Table 1 Estimation results: DL and QE models for brand choice

We observe that the estimated coefficients greatly differ across the proposed model specifications. In general, all the signs are coherent with economic theory, so that an increase of the relative price decreases the probability of a purchase for the brand Dannon. The variable Featured seems to be not statistically significant. Furthermore, it is interesting to see how the estimated level of state dependence is sensitive to the specification of the unobservables. In the pooled model, the estimated state dependence parameter is the largest among all the considered specifications. Including heterogeneity dramatically decreases its magnitude, which slightly differs between the DL estimated by CML and PCML, due to the different estimation strategies. Anyway, the Pooled and the CML models are likely to provide biased estimates because the first ignores the potential heterogeneity and in both models the dynamic specification is not accounted for. Finally, we observe that the computational time for the QE models are about twenty times larger with respect to the DL ones because of the larger complexity of the dynamic formulations considered.
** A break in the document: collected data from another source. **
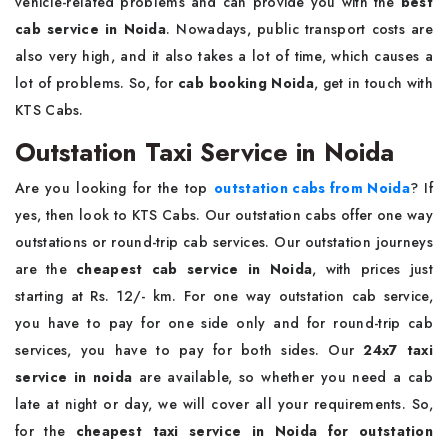
vehicle-related problems and can provide you with the
best
cab service in Noida
. Nowadays, public transport costs are
also very high, and it also takes a lot of time, which causes a
lot of problems. So, for
cab booking Noida
, get in touch with
KTS Cabs.
Outstation Taxi Service in Noida
Are you looking for the top
outstation cabs from Noida
? If
yes, then look to KTS Cabs. Our outstation cabs offer one way
outstations or round-trip cab services. Our outstation journeys
are the
cheapest cab service in Noida
, with prices just
starting at Rs. 12/- km. For one way outstation cab service,
you have to pay for one side only and for round-trip cab
services, you have to pay for both sides. Our
24x7 taxi
service in noida
are available, so whether you need a cab
late at night or day, we will cover all your requirements. So,
for the
cheapest taxi service in Noida for outstation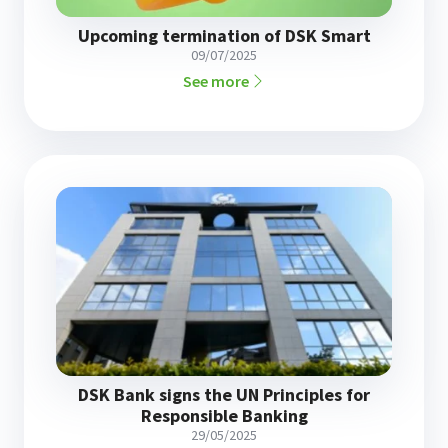
Upcoming termination of DSK Smart
09/07/2025
See more
DSK Bank signs the UN Principles for
Responsible Banking
29/05/2025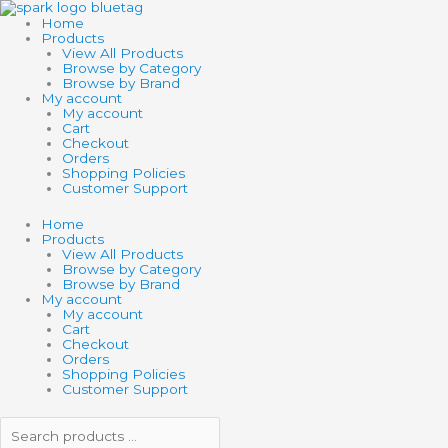
Skip
Search
Search
to
products
products
Home
content
…
…
Products
View All Products
Browse by Category
Browse by Brand
My account
My account
Cart
Checkout
Orders
Shopping Policies
Customer Support
Home
Products
View All Products
Browse by Category
Browse by Brand
My account
My account
Cart
Checkout
Orders
Shopping Policies
Customer Support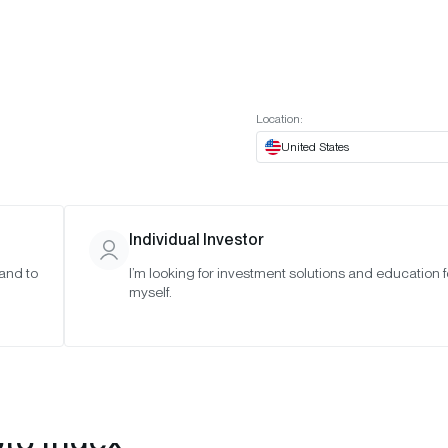
t European website
Investor Portal
Expert Portal
ES
ABOUT US
INSIGHTS
CONNECT WITH US
Location:
United States
Individual Investor
 and to
I’m looking for investment solutions and education f
myself.
pto Index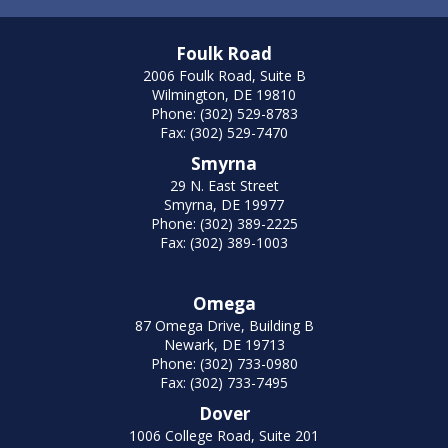
Foulk Road
2006 Foulk Road, Suite B
Wilmington, DE 19810
Phone: (302) 529-8783
Fax: (302) 529-7470
Smyrna
29 N. East Street
Smyrna, DE 19977
Phone: (302) 389-2225
Fax: (302) 389-1003
Omega
87 Omega Drive, Building B
Newark, DE 19713
Phone: (302) 733-0980
Fax: (302) 733-7495
Dover
1006 College Road, Suite 201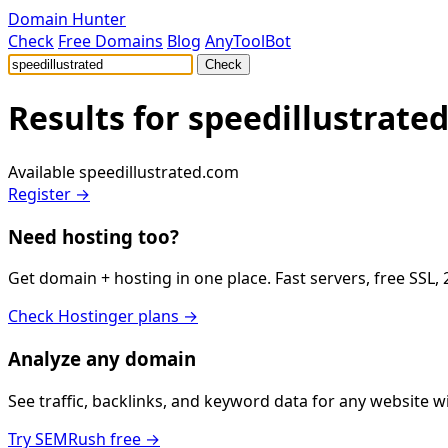
Domain Hunter
Check
Free Domains
Blog
AnyToolBot
Check
Results for
speedillustrate
Available
speedillustrated.com
Register →
Need hosting too?
Get domain + hosting in one place. Fast servers, free SSL,
Check Hostinger plans →
Analyze any domain
See traffic, backlinks, and keyword data for any website 
Try SEMRush free →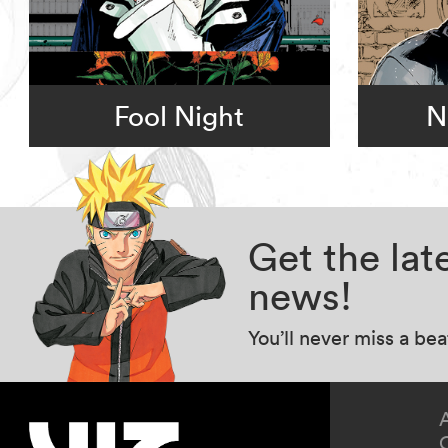
Fool Night
N
Get the la
news!
You’ll never miss a be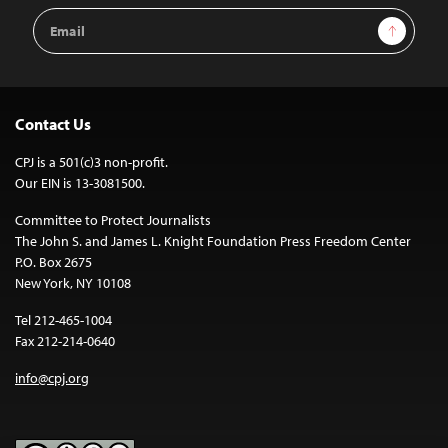
Email
Sign Up
Address
Contact Us
CPJ is a 501(c)3 non-profit.
Our EIN is 13-3081500.
Committee to Protect Journalists
The John S. and James L. Knight Foundation Press Freedom Center
P.O. Box 2675
New York, NY 10108
Tel 212-465-1004
Fax 212-214-0640
info@cpj.org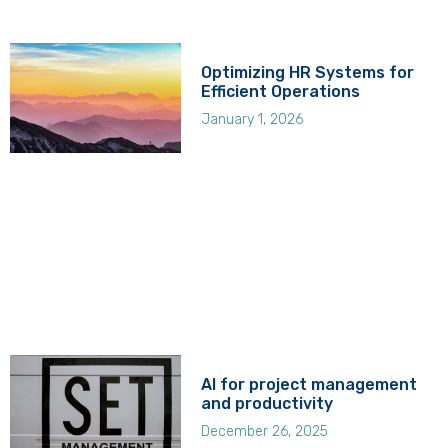
Optimizing HR Systems for
Efficient Operations
January 1, 2026
AI for project management
and productivity
December 26, 2025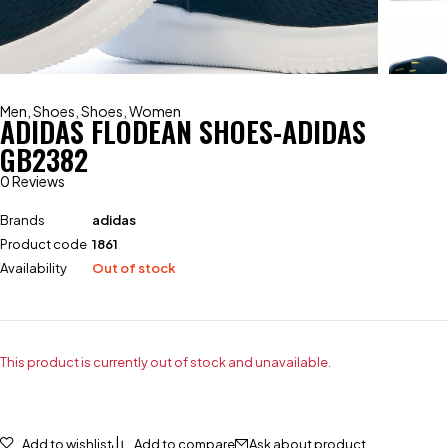
Men
,
Shoes
,
Shoes
,
Women
ADIDAS FLODEAN SHOES-ADIDAS
GB2382
0 Reviews
Brands
adidas
Product code
1861
Availability
Out of stock
This product is currently out of stock and unavailable.
Add to wishlist
Add to compare
Ask about product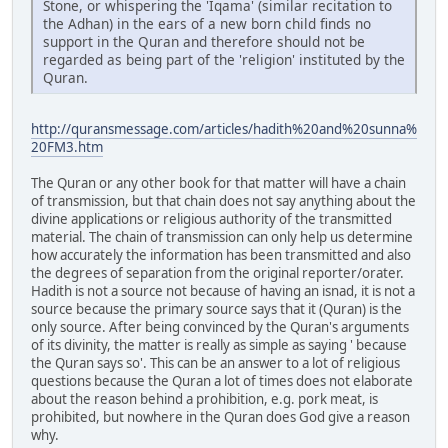
Stone, or whispering the 'Iqama' (similar recitation to
the Adhan) in the ears of a new born child finds no
support in the Quran and therefore should not be
regarded as being part of the 'religion' instituted by the
Quran.
http://quransmessage.com/articles/hadith%20and%20sunna%
20FM3.htm
The Quran or any other book for that matter will have a chain
of transmission, but that chain does not say anything about the
divine applications or religious authority of the transmitted
material. The chain of transmission can only help us determine
how accurately the information has been transmitted and also
the degrees of separation from the original reporter/orater.
Hadith is not a source not because of having an isnad, it is not a
source because the primary source says that it (Quran) is the
only source. After being convinced by the Quran's arguments
of its divinity, the matter is really as simple as saying ' because
the Quran says so'. This can be an answer to a lot of religious
questions because the Quran a lot of times does not elaborate
about the reason behind a prohibition, e.g. pork meat, is
prohibited, but nowhere in the Quran does God give a reason
why.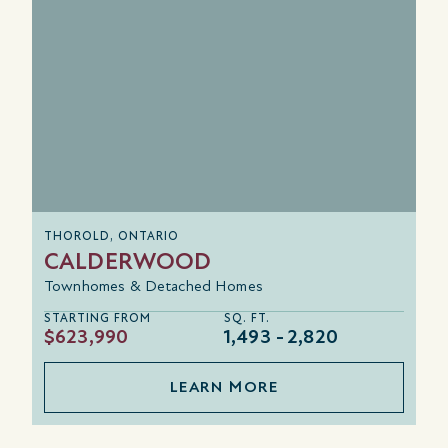
THOROLD, ONTARIO
CALDERWOOD
Townhomes & Detached Homes
STARTING FROM
SQ. FT.
$623,990
1,493
2,820
LEARN MORE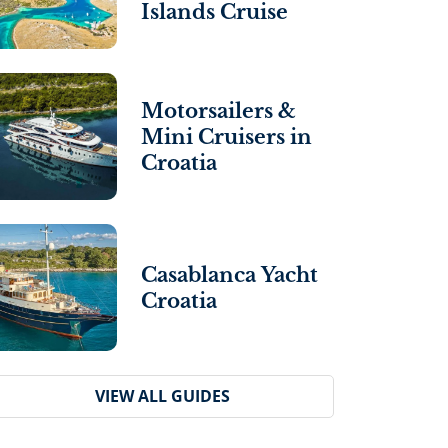
Islands Cruise
Motorsailers &
Mini Cruisers in
Croatia
Casablanca Yacht
Croatia
VIEW ALL GUIDES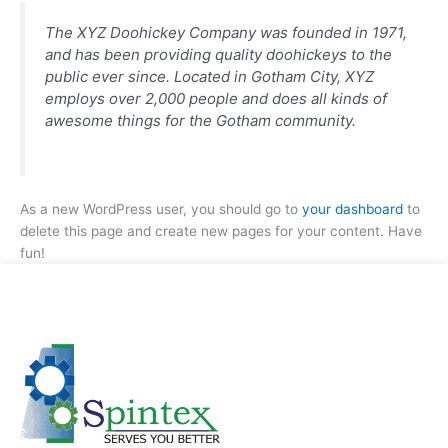
The XYZ Doohickey Company was founded in 1971,
and has been providing quality doohickeys to the
public ever since. Located in Gotham City, XYZ
employs over 2,000 people and does all kinds of
awesome things for the Gotham community.
As a new WordPress user, you should go to
your dashboard
to
delete this page and create new pages for your content. Have
fun!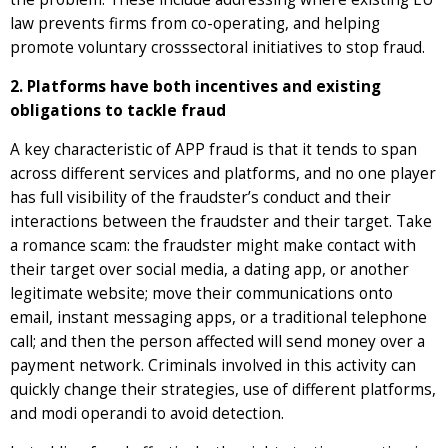
law prevents firms from co-operating, and helping
promote voluntary crosssectoral initiatives to stop fraud.
2. Platforms have both incentives and existing
obligations to tackle fraud
A key characteristic of APP fraud is that it tends to span
across different services and platforms, and no one player
has full visibility of the fraudster’s conduct and their
interactions between the fraudster and their target. Take
a romance scam: the fraudster might make contact with
their target over social media, a dating app, or another
legitimate website; move their communications onto
email, instant messaging apps, or a traditional telephone
call; and then the person affected will send money over a
payment network. Criminals involved in this activity can
quickly change their strategies, use of different platforms,
and modi operandi to avoid detection.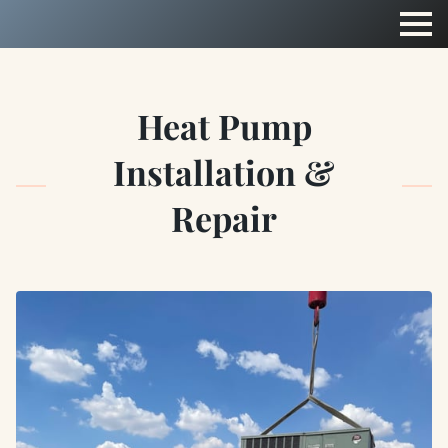
Heat Pump
Installation &
Repair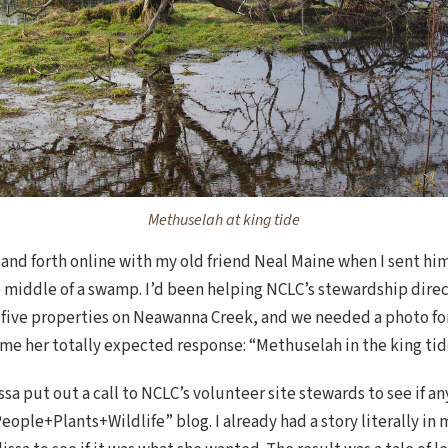
Methuselah at king tide
and forth online with my old friend Neal Maine when I sent him 
he middle of a swamp. I’d been helping NCLC’s stewardship direc
f five properties on Neawanna Creek, and we needed a photo for 
e her totally expected response: “Methuselah in the king tide!
issa put out a call to NCLC’s volunteer site stewards to see if 
eople+Plants+Wildlife” blog. I already had a story literally in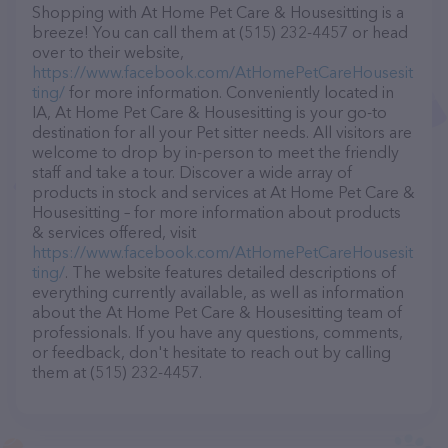
Shopping with At Home Pet Care & Housesitting is a
breeze! You can call them at (515) 232-4457 or head
over to their website,
https://www.facebook.com/AtHomePetCareHousesit
ting/
for more information. Conveniently located in
IA, At Home Pet Care & Housesitting is your go-to
destination for all your Pet sitter needs. All visitors are
welcome to drop by in-person to meet the friendly
staff and take a tour. Discover a wide array of
products in stock and services at At Home Pet Care &
Housesitting – for more information about products
& services offered, visit
https://www.facebook.com/AtHomePetCareHousesit
ting/
. The website features detailed descriptions of
everything currently available, as well as information
about the At Home Pet Care & Housesitting team of
professionals. If you have any questions, comments,
or feedback, don't hesitate to reach out by calling
them at (515) 232-4457.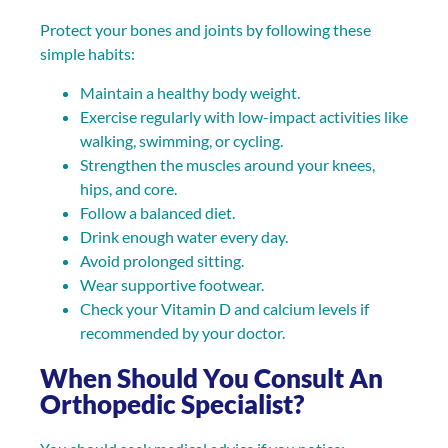
Protect your bones and joints by following these
simple habits:
Maintain a healthy body weight.
Exercise regularly with low-impact activities like
walking, swimming, or cycling.
Strengthen the muscles around your knees,
hips, and core.
Follow a balanced diet.
Drink enough water every day.
Avoid prolonged sitting.
Wear supportive footwear.
Check your Vitamin D and calcium levels if
recommended by your doctor.
When Should You Consult An
Orthopedic Specialist?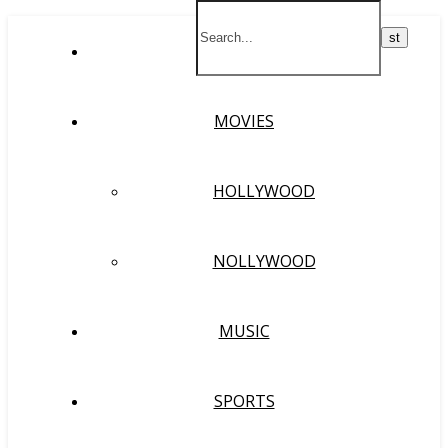
HOME
MOVIES
HOLLYWOOD
NOLLYWOOD
MUSIC
SPORTS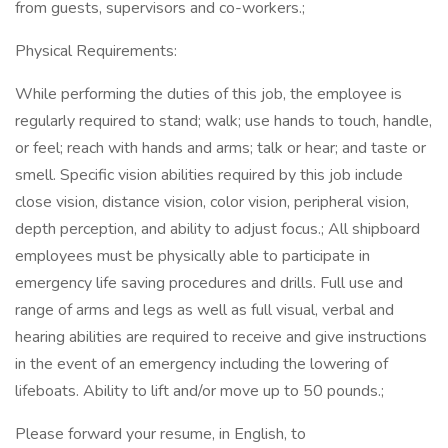
from guests, supervisors and co-workers.;
Physical Requirements:
While performing the duties of this job, the employee is
regularly required to stand; walk; use hands to touch, handle,
or feel; reach with hands and arms; talk or hear; and taste or
smell. Specific vision abilities required by this job include
close vision, distance vision, color vision, peripheral vision,
depth perception, and ability to adjust focus.; All shipboard
employees must be physically able to participate in
emergency life saving procedures and drills. Full use and
range of arms and legs as well as full visual, verbal and
hearing abilities are required to receive and give instructions
in the event of an emergency including the lowering of
lifeboats. Ability to lift and/or move up to 50 pounds.;
Please forward your resume, in English, to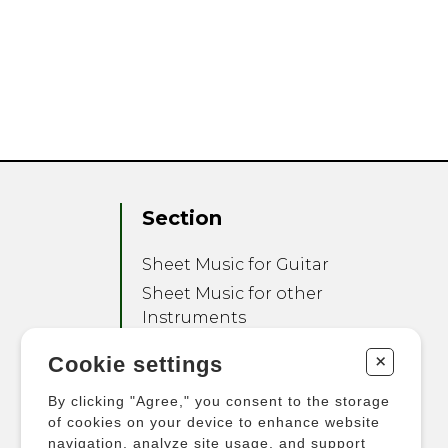
Section
Sheet Music for Guitar
Sheet Music for other
Instruments
Sheet Music for Ensemble
+
Cookie settings
Other Products
By clicking "Agree," you consent to the storage
of cookies on your device to enhance website
navigation, analyze site usage, and support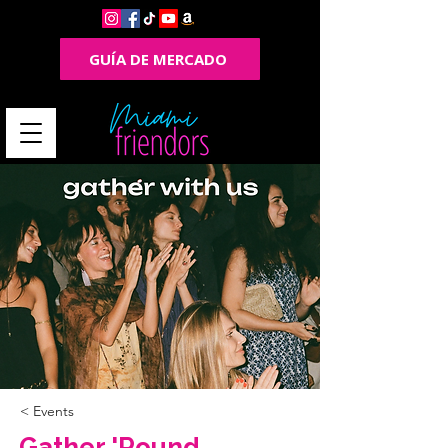
GUÍA DE MERCADO
< Events
Gather 'Round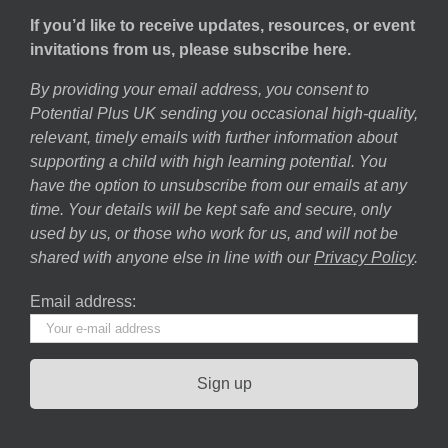
If you’d like to receive updates, resources, or event
invitations from us, please subscribe here.
By providing your email address, you consent to
Potential Plus UK sending you occasional high-quality,
relevant, timely emails with further information about
supporting a child with high learning potential. You
have the option to unsubscribe from our emails at any
time. Your details will be kept safe and secure, only
used by us, or those who work for us, and will not be
shared with anyone else in line with our
Privacy Policy
.
Email address: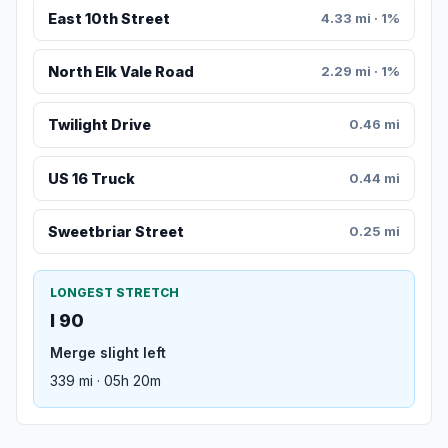
East 10th Street
4.33 mi · 1%
North Elk Vale Road
2.29 mi · 1%
Twilight Drive
0.46 mi
US 16 Truck
0.44 mi
Sweetbriar Street
0.25 mi
LONGEST STRETCH
I 90
Merge slight left
339 mi · 05h 20m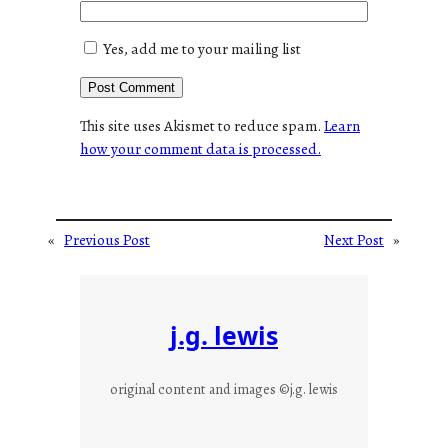
Yes, add me to your mailing list
This site uses Akismet to reduce spam.
Learn
how your comment data is processed.
«
Previous Post
Next Post
»
j.g. lewis
original content and images ©j.g. lewis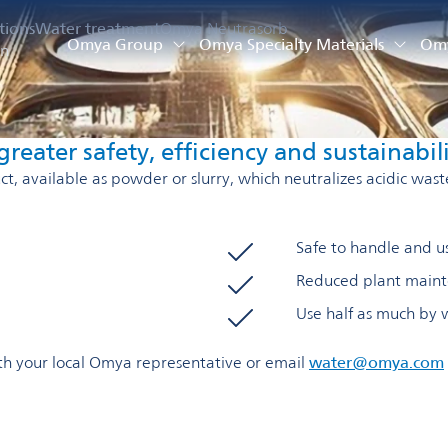
tions
Water treatment
Omya Neutrasorb
Omya Group
Omya Specialty Materials
Omy
on
reater safety, efficiency and sustainabil
, available as powder or slurry, which neutralizes acidic wast
Safe to handle and us
Reduced plant maint
Use half as much by 
with your local Omya representative or email
water@omya.com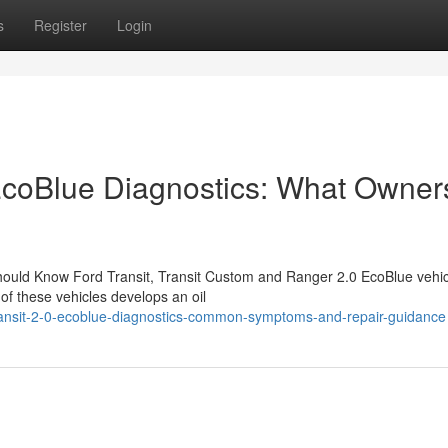
s
Register
Login
EcoBlue Diagnostics: What Owner
hould Know Ford Transit, Transit Custom and Ranger 2.0 EcoBlue vehic
f these vehicles develops an oil
ansit-2-0-ecoblue-diagnostics-common-symptoms-and-repair-guidance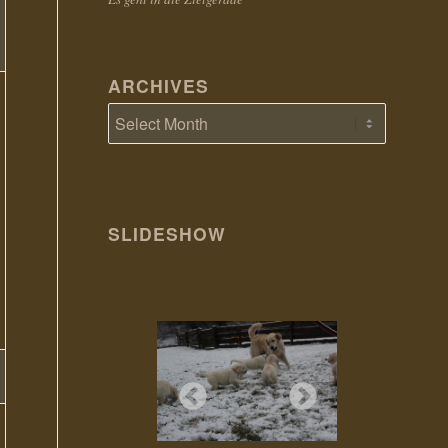
ARCHIVES
SLIDESHOW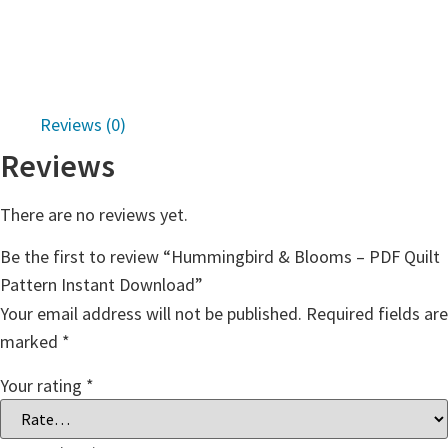
Reviews (0)
Reviews
There are no reviews yet.
Be the first to review “Hummingbird & Blooms – PDF Quilt
Pattern Instant Download”
Your email address will not be published.
Required fields are
marked
*
Your rating
*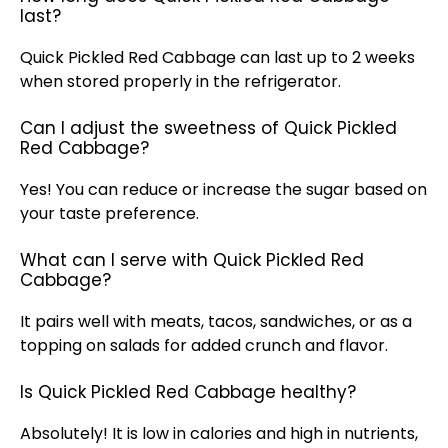
last?
Quick Pickled Red Cabbage can last up to 2 weeks
when stored properly in the refrigerator.
Can I adjust the sweetness of Quick Pickled
Red Cabbage?
Yes! You can reduce or increase the sugar based on
your taste preference.
What can I serve with Quick Pickled Red
Cabbage?
It pairs well with meats, tacos, sandwiches, or as a
topping on salads for added crunch and flavor.
Is Quick Pickled Red Cabbage healthy?
Absolutely! It is low in calories and high in nutrients,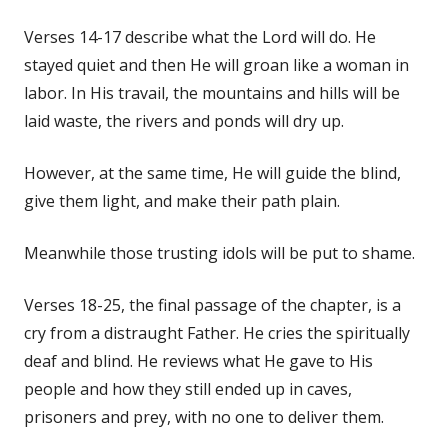
Verses 14-17 describe what the Lord will do. He
stayed quiet and then He will groan like a woman in
labor. In His travail, the mountains and hills will be
laid waste, the rivers and ponds will dry up.
However, at the same time, He will guide the blind,
give them light, and make their path plain.
Meanwhile those trusting idols will be put to shame.
Verses 18-25, the final passage of the chapter, is a
cry from a distraught Father. He cries the spiritually
deaf and blind. He reviews what He gave to His
people and how they still ended up in caves,
prisoners and prey, with no one to deliver them.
Finally, it is worth stressing that there is no way to compare the computational time required by the algorithm for the QE models and their standard matrix computation since, in the latter case, the estimation in not feasible due to the large numbers of time occasions.

6 Conclusions

This work provides a novel way to compute the conditional likelihood functions of the QE model and its extensions. By means of a recursive algorithm, the standard computational burden of algebraic calculations is relieved for applications that involve a panel dataset with large time dimensions.

In particular, the application of the algorithm here proposed is relevant in empirical works making use of unbalanced panel datasets. The presence of subjects observed for a few time occasions makes the conditional inference approach more appealing than the ML estimator, which is inconsistent with fixed T. At the same time, the proposed algorithm dramatically limits the burden of computing the conditional log-likelihood, which can be sizable even if only few subjects are observed for a long time span.

A Monte Carlo experiment shows how the proposed algorithm outperforms standard computation and it should enlarge the applicability of the considered models. In this regard, an application to real data concerning brand loyalty has been proposed with the additional interest of showing a set of results that would have been otherwise impossible, providing practitioners with a wider range of estimation tools for empirical analysis.

Finally, the conditional inference approach can be easily extended to ordered data, as a fixed-effects ordered logit model can be estimated by relying on a set of fixed-effects binary logit models, which are referred to binary variables with categories obtained from a dichotomization of the original responses (Chamberlain, 1980; Baetschmann et al., 2015).